Task input below:
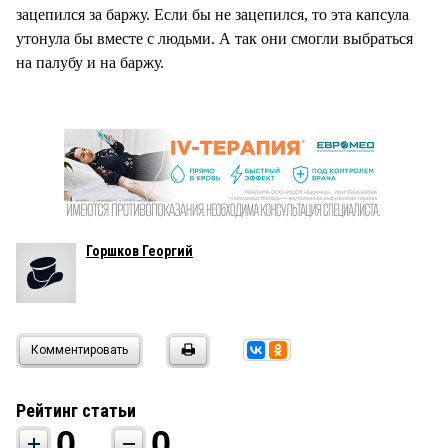
зацепился за баржу. Если бы не зацепился, то эта капсула
утонула бы вместе с людьми. А так они смогли выбраться
на палубу и на баржу.
Горшков Георгий
Комментировать
Рейтинг статьи
0
0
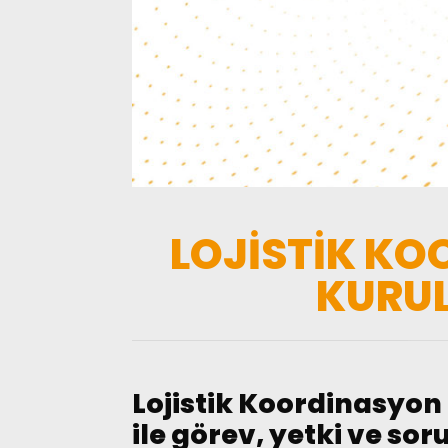
LOJİSTİK KO
KURUL
Lojistik Koordinasyon 
ile görev, yetki ve so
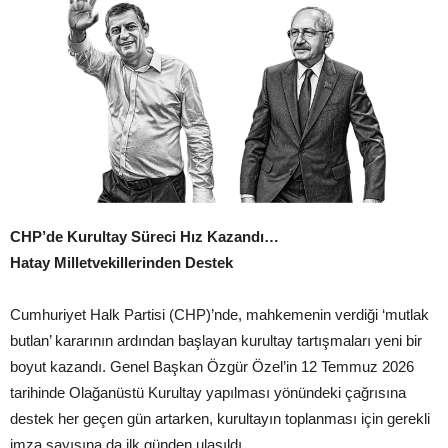
CHP’de Kurultay Süreci Hız Kazandı…
Hatay Milletvekillerinden Destek
Cumhuriyet Halk Partisi (CHP)’nde, mahkemenin verdiği ‘mutlak
butlan’ kararının ardından başlayan kurultay tartışmaları yeni bir
boyut kazandı. Genel Başkan Özgür Özel’in 12 Temmuz 2026
tarihinde Olağanüstü Kurultay yapılması yönündeki çağrısına
destek her geçen gün artarken, kurultayın toplanması için gerekli
imza sayısına da ilk günden ulaşıldı.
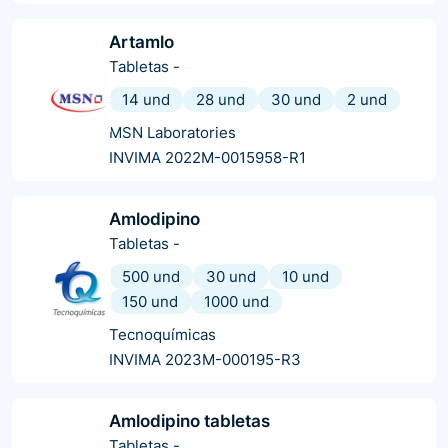
Artamlo
Tabletas
-
14 und
28 und
30 und
2 und
MSN Laboratories
INVIMA 2022M-0015958-R1
Amlodipino
Tabletas
-
500 und
30 und
10 und
150 und
1000 und
Tecnoquímicas
INVIMA 2023M-000195-R3
Amlodipino tabletas
Tabletas
-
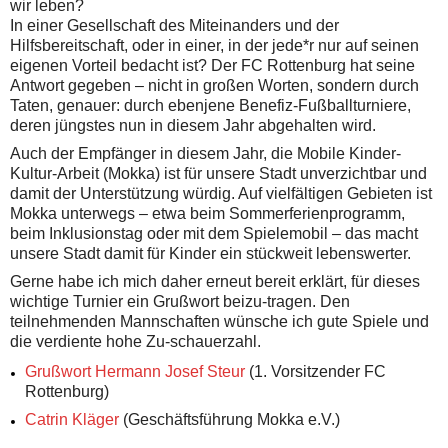
wir leben?
In einer Gesellschaft des Miteinanders und der
Hilfsbereitschaft, oder in einer, in der jede*r nur auf seinen
eigenen Vorteil bedacht ist? Der FC Rottenburg hat seine
Antwort gegeben – nicht in großen Worten, sondern durch
Taten, genauer: durch ebenjene Benefiz-Fußballturniere,
deren jüngstes nun in diesem Jahr abgehalten wird.
Auch der Empfänger in diesem Jahr, die Mobile Kinder-
Kultur-Arbeit (Mokka) ist für unsere Stadt unverzichtbar und
damit der Unterstützung würdig. Auf vielfältigen Gebieten ist
Mokka unterwegs – etwa beim Sommerferienprogramm,
beim Inklusionstag oder mit dem Spielemobil – das macht
unsere Stadt damit für Kinder ein stückweit lebenswerter.
Gerne habe ich mich daher erneut bereit erklärt, für dieses
wichtige Turnier ein Grußwort beizu-tragen. Den
teilnehmenden Mannschaften wünsche ich gute Spiele und
die verdiente hohe Zu-schauerzahl.
Grußwort Hermann Josef Steur
(1. Vorsitzender FC
Rottenburg)
Catrin Kläger
(Geschäftsführung Mokka e.V.)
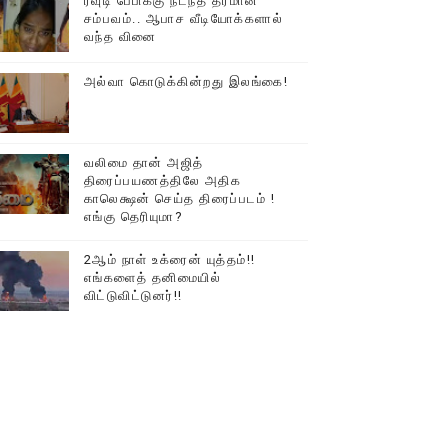
ரவுடி பேபிக்கு நடந்த தரமான
சம்பவம்.. ஆபாச வீடியோக்களால்
டத்தில் திரண்ட தமிழ்மக்கள்!!
வந்த வினை
அல்வா கொடுக்கின்றது இலங்கை!
வலிமை தான் அஜித்
திரைப்பயணத்திலே அதிக
காலெக்ஷன் செய்த திரைப்படம் !
எங்கு தெரியுமா?
2ஆம் நாள் உக்ரைன் யுத்தம்!!
எங்களைத் தனிமையில்
விட்டுவிட்டுனர்!!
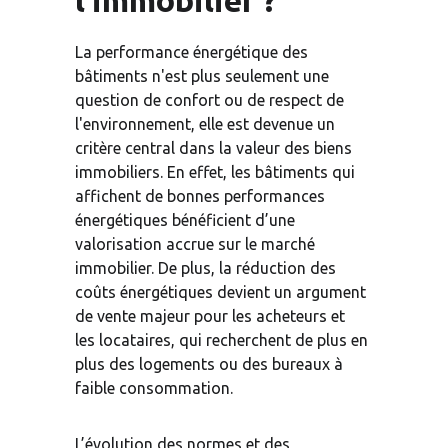
l’immobilier ?
La performance énergétique des 
bâtiments n'est plus seulement une 
question de confort ou de respect de 
l'environnement, elle est devenue un 
critère central dans la valeur des biens 
immobiliers. En effet, les bâtiments qui 
affichent de bonnes performances 
énergétiques bénéficient d’une 
valorisation accrue sur le marché 
immobilier. De plus, la réduction des 
coûts énergétiques devient un argument 
de vente majeur pour les acheteurs et 
les locataires, qui recherchent de plus en 
plus des logements ou des bureaux à 
faible consommation.
L’évolution des normes et des 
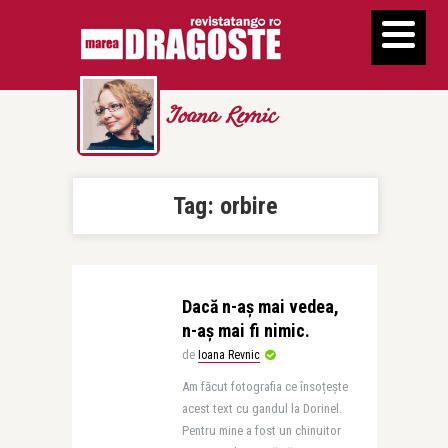
Ioana Revnic
Tag:
orbire
Dacă n-aș mai vedea,
n-aș mai fi nimic.
de
Ioana Revnic
Am făcut fotografia ce însoțește
acest text cu gandul la Dorinel.
Pentru mine a fost un chinuitor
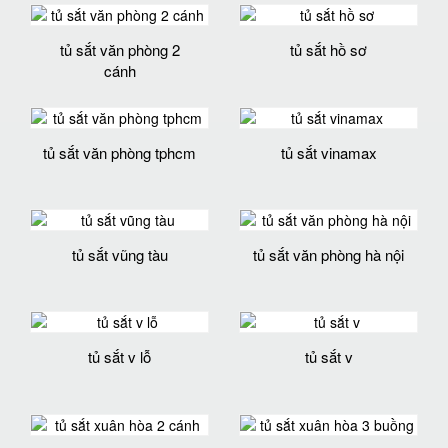
tủ sắt văn phòng 2
tủ sắt hồ sơ
cánh
tủ sắt văn phòng tphcm
tủ sắt vinamax
tủ sắt vũng tàu
tủ sắt văn phòng hà nội
tủ sắt v lỗ
tủ sắt v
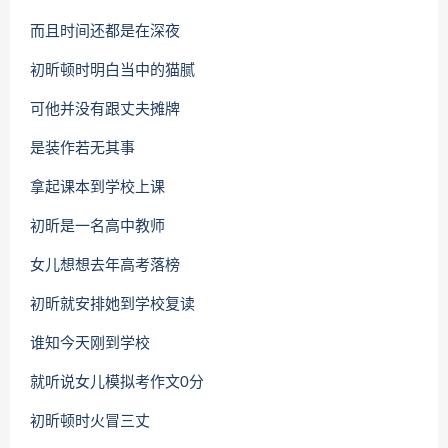
而且时间还都是在深夜
初昕顿时明白当中的猫腻
可他并没有跟丈夫摊牌
是装作若无其事
拿起课本到学校上课
初昕是一名高中教师
女儿想想去年高考落榜
初昕就安排她到学校复读
谁知今天刚到学校
就听说女儿模拟考作文0分
初昕顿时火冒三丈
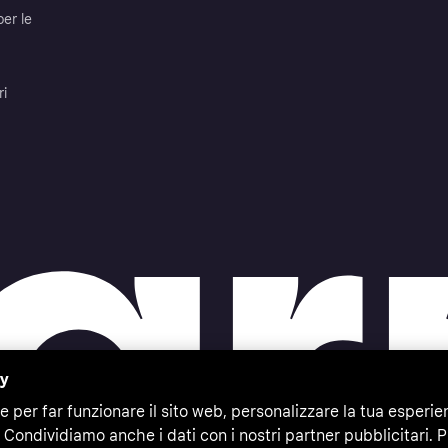
per le
ri
cy
e per far funzionare il sito web, personalizzare la tua esperie
 Condividiamo anche i dati con i nostri partner pubblicitari. P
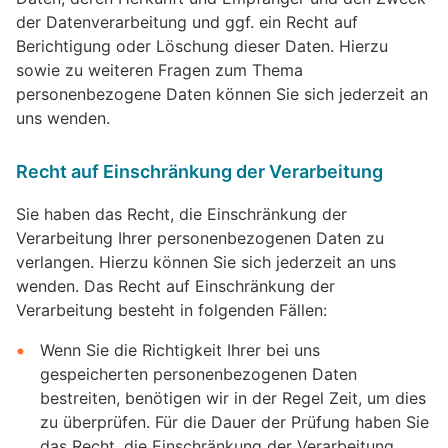
der Datenverarbeitung und ggf. ein Recht auf
Berichtigung oder Löschung dieser Daten. Hierzu
sowie zu weiteren Fragen zum Thema
personenbezogene Daten können Sie sich jederzeit an
uns wenden.
Recht auf Einschränkung der Verarbeitung
Sie haben das Recht, die Einschränkung der
Verarbeitung Ihrer personenbezogenen Daten zu
verlangen. Hierzu können Sie sich jederzeit an uns
wenden. Das Recht auf Einschränkung der
Verarbeitung besteht in folgenden Fällen:
Wenn Sie die Richtigkeit Ihrer bei uns
gespeicherten personenbezogenen Daten
bestreiten, benötigen wir in der Regel Zeit, um dies
zu überprüfen. Für die Dauer der Prüfung haben Sie
das Recht, die Einschränkung der Verarbeitung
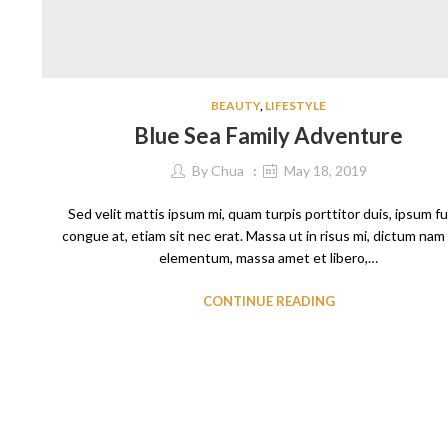
BEAUTY
,
LIFESTYLE
Blue Sea Family Adventure
By
Chua
May 18, 2019
Sed velit mattis ipsum mi, quam turpis porttitor duis, ipsum f
congue at, etiam sit nec erat. Massa ut in risus mi, dictum nam
elementum, massa amet et libero,…
CONTINUE READING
End of Task input.
Exercise directions: Nothing but the pictures should be left out when the records are retyped exactly.

Answer for the task:
зацепился за баржу. Если бы не зацепился, то эта капсула
утонула бы вместе с людьми. А так они смогли выбраться
на палубу и на баржу.
Горшков Георгий
Комментировать
Рейтинг статьи
0
0
LOJİSTİK KO
KURUL
Lojistik Koordinasyon 
ile görev, yetki ve so
CHP’de Kurultay Süreci Hız Kazandı…
Hatay Milletvekillerinden Destek
Cumhuriyet Halk Partisi (CHP)’nde, mahkemenin verdiği ‘mutlak
butlan’ kararının ardından başlayan kurultay tartışmaları yeni bir
boyut kazandı. Genel Başkan Özgür Özel’in 12 Temmuz 2026
tarihinde Olağanüstü Kurultay yapılması yönündeki çağrısına
destek her geçen gün artarken, kurultayın toplanması için gerekli
imza sayısına da ilk günden ulaşıldı.
Artamlo
Tabletas
-
14 und
28 und
30 und
2 und
MSN Laboratories
INVIMA 2022M-0015958-R1
Amlodipino
Tabletas
-
500 und
30 und
10 und
150 und
1000 und
Tecnoquímicas
INVIMA 2023M-000195-R3
Amlodipino tabletas
Tabletas
-
wir leben?
In einer Gesellschaft des Miteinanders und der
Hilfsbereitschaft, oder in einer, in der jede*r nur auf seinen
eigenen Vorteil bedacht ist? Der FC Rottenburg hat seine
Antwort gegeben – nicht in großen Worten, sondern durch
Taten, genauer: durch ebenjene Benefiz-Fußballturniere,
deren jüngstes nun in diesem Jahr abgehalten wird.
Auch der Empfänger in diesem Jahr, die Mobile Kinder-
Kultur-Arbeit (Mokka) ist für unsere Stadt unverzichtbar und
damit der Unterstützung würdig. Auf vielfältigen Gebieten ist
Mokka unterwegs – etwa beim Sommerferienprogramm,
beim Inklusionstag oder mit dem Spielemobil – das macht
unsere Stadt damit für Kinder ein stückweit lebenswerter.
Gerne habe ich mich daher erneut bereit erklärt, für dieses
wichtige Turnier ein Grußwort beizu-tragen. Den
teilnehmenden Mannschaften wünsche ich gute Spiele und
die verdiente hohe Zu-schauerzahl.
Grußwort Hermann Josef Steur
(1. Vorsitzender FC
Rottenburg)
Catrin Kläger
(Geschäftsführung Mokka e.V.)
ரவுடி பேபிக்கு நடந்த தரமான
சம்பவம்.. ஆபாச வீடியோக்களால்
டத்தில் திரண்ட தமிழ்மக்கள்!!
வந்த வினை
அல்வா கொடுக்கின்றது இலங்கை!
வலிமை தான் அஜித்
திரைப்பயணத்திலே அதிக
காலெக்ஷன் செய்த திரைப்படம் !
எங்கு தெரியுமா?
2ஆம் நாள் உக்ரைன் யுத்தம்!!
எங்களைத் தனிமையில்
விட்டுவிட்டுனர்!!
l’immobilier ?
La performance énergétique des 
bâtiments n'est plus seulement une 
question de confort ou de respect de 
l'environnement, elle est devenue un 
critère central dans la valeur des biens 
immobiliers. En effet, les bâtiments qui 
affichent de bonnes performances 
énergétiques bénéficient d’une 
valorisation accrue sur le marché 
immobilier. De plus, la réduction des 
coûts énergétiques devient un argument 
de vente majeur pour les acheteurs et 
les locataires, qui recherchent de plus en 
plus des logements ou des bureaux à 
faible consommation.
L’évolution des normes et des 
Ioana Revnic
Tag:
orbire
Dacă n-aș mai vedea,
n-aș mai fi nimic.
de
Ioana Revnic
Am făcut fotografia ce însoțește
acest text cu gandul la Dorinel.
Pentru mine a fost un chinuitor
tủ sắt văn phòng 2
tủ sắt hồ sơ
cánh
tủ sắt văn phòng tphcm
tủ sắt vinamax
tủ sắt vũng tàu
tủ sắt văn phòng hà nội
tủ sắt v lỗ
tủ sắt v
而且时间还都是在深夜
初昕顿时明白当中的猫腻
可他并没有跟丈夫摊牌
是装作若无其事
拿起课本到学校上课
初昕是一名高中教师
女儿想想去年高考落榜
初昕就安排她到学校复读
谁知今天刚到学校
就听说女儿模拟考作文0分
初昕顿时火冒三丈
per le
ri
cy
e per far funzionare il sito web, personalizzare la tua esperie
 Condividiamo anche i dati con i nostri partner pubblicitari. P
der Datenverarbeitung und ggf. ein Recht auf
Berichtigung oder Löschung dieser Daten. Hierzu
sowie zu weiteren Fragen zum Thema
personenbezogene Daten können Sie sich jederzeit an
uns wenden.
Recht auf Einschränkung der Verarbeitung
Sie haben das Recht, die Einschränkung der
Verarbeitung Ihrer personenbezogenen Daten zu
verlangen. Hierzu können Sie sich jederzeit an uns
wenden. Das Recht auf Einschränkung der
Verarbeitung besteht in folgenden Fällen:
Wenn Sie die Richtigkeit Ihrer bei uns
gespeicherten personenbezogenen Daten
bestreiten, benötigen wir in der Regel Zeit, um dies
zu überprüfen. Für die Dauer der Prüfung haben Sie
das Recht, die Einschränkung der Verarbeitung
BEAUTY
,
LIFESTYLE
Blue Sea Family Adventure
By
Chua
May 18, 2019
Sed velit mattis ipsum mi, quam turpis porttitor duis, ipsum f
congue at, etiam sit nec erat. Massa ut in risus mi, dictum nam
elementum, massa amet et libero,…
CONTINUE READING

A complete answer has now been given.